Funny, because the forward ties right into tonight’s Lent topic. Chris Thomlin references Acts 11:26 –

It was at Antioch that the believers were first called Christians

– and he highlights the word called. They didn’t choose the name for themselves; they were named by the people observing them. And Thomlin poses the question as to whether one could observe our lives today and know that we are Christians just by how we live.

I know that it can be like that. My husband saw something in me that he adored… such a brilliance and a passion for life and people, that he was willing to overlook what in his eyes normally would’ve been the fatal flaw of being a Christian. And whatever he may think, I know that was the light of Christ shining through me.
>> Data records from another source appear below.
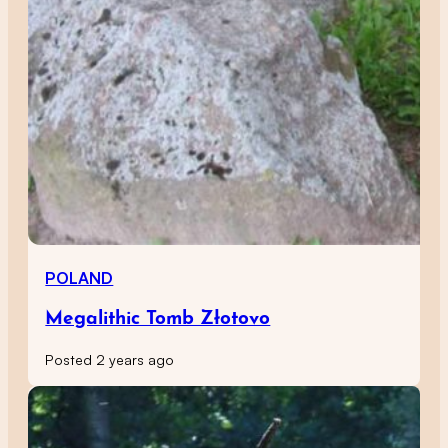
POLAND
Megalithic Tomb Złotovo
Posted 2 years ago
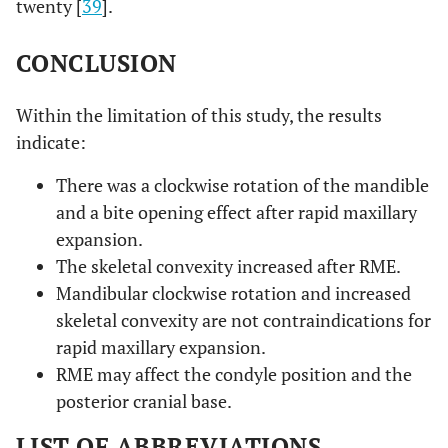
twenty [
39
].
CONCLUSION
Within the limitation of this study, the results
indicate:
There was a clockwise rotation of the mandible
and a bite opening effect after rapid maxillary
expansion.
The skeletal convexity increased after RME.
Mandibular clockwise rotation and increased
skeletal convexity are not contraindications for
rapid maxillary expansion.
RME may affect the condyle position and the
posterior cranial base.
LIST OF ABBREVIATIONS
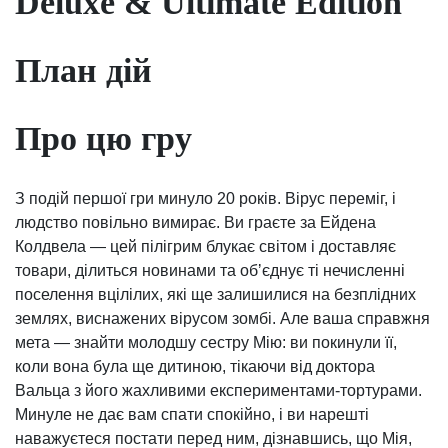
Deluxe & Ultimate Edition
План дій
Про цю гру
З подій першої гри минуло 20 років. Вірус переміг, і
людство повільно вимирає. Ви граєте за Ейдена
Колдвела — цей пілігрим блукає світом і доставляє
товари, ділиться новинами та обʼєднує ті нечисленні
поселення вцілілих, які ще залишилися на безплідних
землях, виснажених вірусом зомбі. Але ваша справжня
мета — знайти молодшу сестру Мію: ви покинули її,
коли вона була ще дитиною, тікаючи від доктора
Вальца з його жахливими експериментами-тортурами.
Минуле не дає вам спати спокійно, і ви нарешті
наважуєтеся постати перед ним, дізнавшись, що Мія,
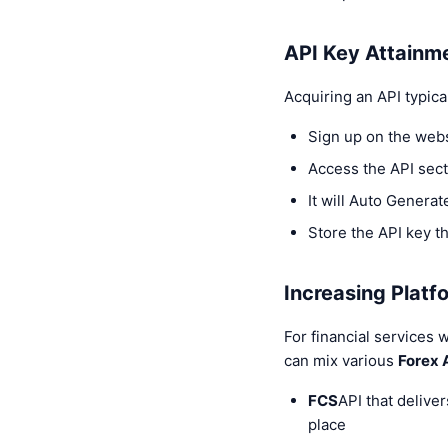
API Key Attainm
Acquiring an API typica
Sign up on the web
Access the API sect
It will Auto Generat
Store the API key th
Increasing Platfo
For financial services 
can mix various
Forex 
FCS
API that deliver
place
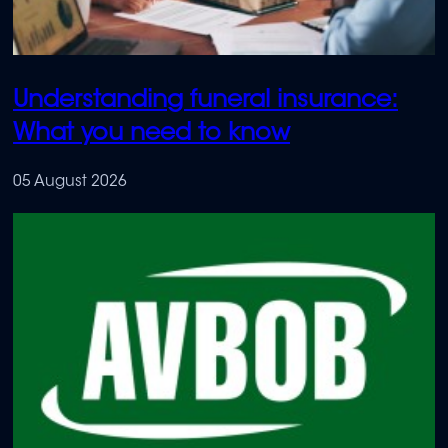
Understanding funeral insurance:
What you need to know
05 August 2026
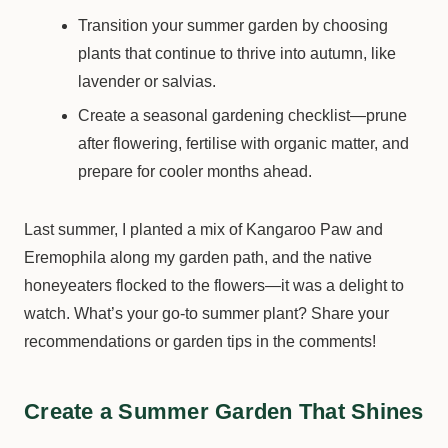
Transition your summer garden by choosing
plants that continue to thrive into autumn, like
lavender or salvias.
Create a seasonal gardening checklist—prune
after flowering, fertilise with organic matter, and
prepare for cooler months ahead.
Last summer, I planted a mix of Kangaroo Paw and
Eremophila along my garden path, and the native
honeyeaters flocked to the flowers—it was a delight to
watch. What’s your go-to summer plant? Share your
recommendations or garden tips in the comments!
Create a Summer Garden That Shines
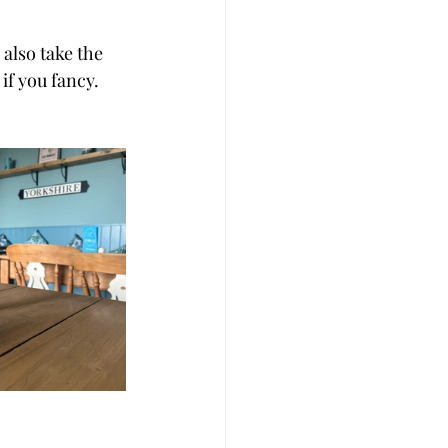
also take the 
f you fancy. 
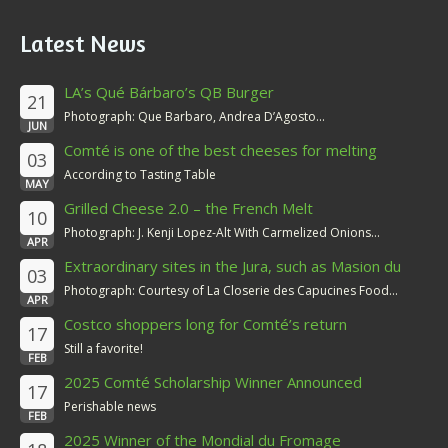
Latest News
LA’s Qué Bárbaro’s QB Burger
21
Photograph: Que Barbaro, Andrea D’Agosto...
JUN
Comté is one of the best cheeses for melting
03
According to Tasting Table
MAY
Grilled Cheese 2.0 – the French Melt
10
Photograph: J. Kenji Lopez-Alt With Carmelized Onions...
APR
Extraordinary sites in the Jura, such as Masion du
03
Comté
Photograph: Courtesy of La Closerie des Capucines Food...
APR
Costco shoppers long for Comté’s return
17
Still a favorite!
FEB
2025 Comté Scholarship Winner Announced
17
Perishable news
FEB
2025 Winner of the Mondial du Fromage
I also know that I’m not as close to Christ now as I was a mere year and a half ago, and my heart longs to be back there, to go deeper with him. I want that passion and that fire and that fearless, crazy love back.

Which was the topic of Pastor Patricia’s Lent meditation tonight. She read from 2 Corinthians 6:3-4 –

We live in such a way that no one will stumble because of us, and no one will find fault with our ministry. In everything we do, we show that we are true ministers of God.

– and she asked what is holding you back from that being true?

A number of things sprung to mind: Fear of a church community I don’t know, shyness. The lack of small group studies and close Christian friends in the area. But I know the primary hurdle is simply… laziness. I don’t hold myself accountable for committing time to Christ.

Hence, posting my usually private journal to my blog. Now I’m accounted for.